2. **Link both devices** — On your DGX Spark (llmster) and on your laptop, sign in and join the same Link. LM Link uses Tailscale mesh VPNs; devices communicate without opening ports to the internet.
3. **Use remote models** — On your laptop, open LM Studio (or use the local server). Remote models from your Spark appear in the model loader. Any tool that connects to `localhost:1234` — including the LM Studio SDK, Codex, Claude Code, OpenCode, and the scripts in Step 6 — can use those models without changing the endpoint.
LM Link is in **Preview** and is free for up to 2 users, 5 devices each. For details and limits, see [LM Link](https://lmstudio.ai/link).
## Step 4. Download a model to your Spark
As an example, let's download and run gpt-oss 120B, one of the best open source models from OpenAI. This model is too large for many laptops due to memory limitations, which makes this a fantastic use case for the Spark.
```bash
lms get openai/gpt-oss-120b
```
This download will take a while due to its large size. Verify that the model has been successfully downloaded by listing your models:
```bash
lms ls
```
## Step 5. Load the model
Load the model on your Spark so that it is ready to respond to requests from your laptop.
```bash
lms load openai/gpt-oss-120b
```
## Step 6. Set up a simple program that uses LM Studio SDK on the laptop
Install the LM Studio SDKs and use a simple script to send a prompt to your Spark and validate the response. To get started quickly, we provide simple scripts below for Python, JavaScript, and Bash. Download the scripts from the Overview page of this playbook and run the corresponding command from the directory containing it.
> [!NOTE]
> Within each script, replace `<SPARK_IP>` with the IP address of your DGX Spark on your local network.
### JavaScript
Pre-reqs: User has installed `npm` and `node`
```bash
npm install @lmstudio/sdk
node run.js
```
### Python
Pre-reqs: User has installed `uv`
```bash
uv run --script run.py
```
### Bash
Pre-reqs: User has installed `jq` and `curl`
```bash
bash run.sh
```
## Step 7. Next Steps
- Try downloading and serving different models from the [LM Studio model catalog](https://lmstudio.ai/models).
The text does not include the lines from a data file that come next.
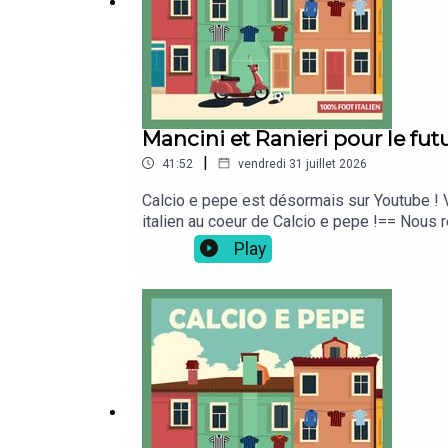
Suivez également le
podcast "Prolongation"
qui v
préparateurs physiques, responsables data...
Mancini et Ranieri pour le futur
|
41:52
vendredi 31 juillet 2026
Calcio e pepe est désormais sur Youtube ! V
italien au coeur de Calcio e pepe !== Nous r
ta culture foot ! Elle est disponible ici sur 
Play
mettre 5 étoiles ⭐⭐⭐⭐⭐ sur Apple Podcasts e
du Directeur Technique de la FIGC, Claudio R
Nazionale, après l'échec Pirlo-Maldini-Leo
Podcast Addict, Youtube, via flux rss...Et 
vous propose des entretiens avec les acteurs
data...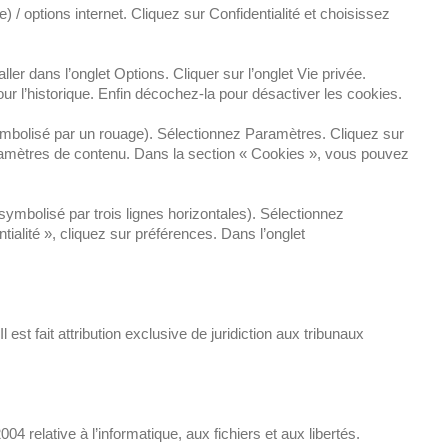
 / options internet. Cliquez sur Confidentialité et choisissez
ller dans l’onglet Options. Cliquer sur l’onglet Vie privée.
ur l’historique. Enfin décochez-la pour désactiver les cookies.
ymbolisé par un rouage). Sélectionnez Paramètres. Cliquez sur
aramètres de contenu. Dans la section « Cookies », vous pouvez
mbolisé par trois lignes horizontales). Sélectionnez
ialité », cliquez sur préférences. Dans l’onglet
l est fait attribution exclusive de juridiction aux tribunaux
4 relative à l’informatique, aux fichiers et aux libertés.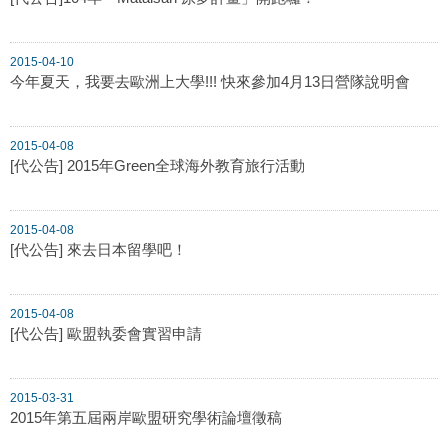
2015-04-10
今年夏天，我要去歐洲上大學!!! 快來參加4月13日營隊說明會
2015-04-08
[代公告] 2015年Green全球海外教育旅行活動
2015-04-08
[代公告] 來去日本留學吧！
2015-04-08
[代公告] 歐盟執委會實習申請
2015-03-31
2015年第五屆兩岸歐盟研究學術論壇徵稿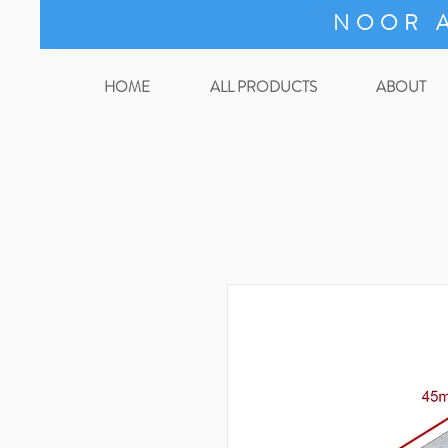
NOOR A
HOME
ALL PRODUCTS
ABOUT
- Use [LM Link](https://lmstudio.ai/link) to connect more devices and use your Sparks models from anywhere with end-to-end encryption.
## Step 8. Cleanup and rollback
Remove and uninstall LM Studio completely if needed. Note that LM Studio stores models separately from the application. Uninstalling LM Studio will not remove downloaded models unless you explicitly delete them.
If you want to remove the entire LM Studio application, quit LM Studio from the tray first, then move the application to trash.
To uninstall llmster, remove the folder `~/.lmstudio/llmster`.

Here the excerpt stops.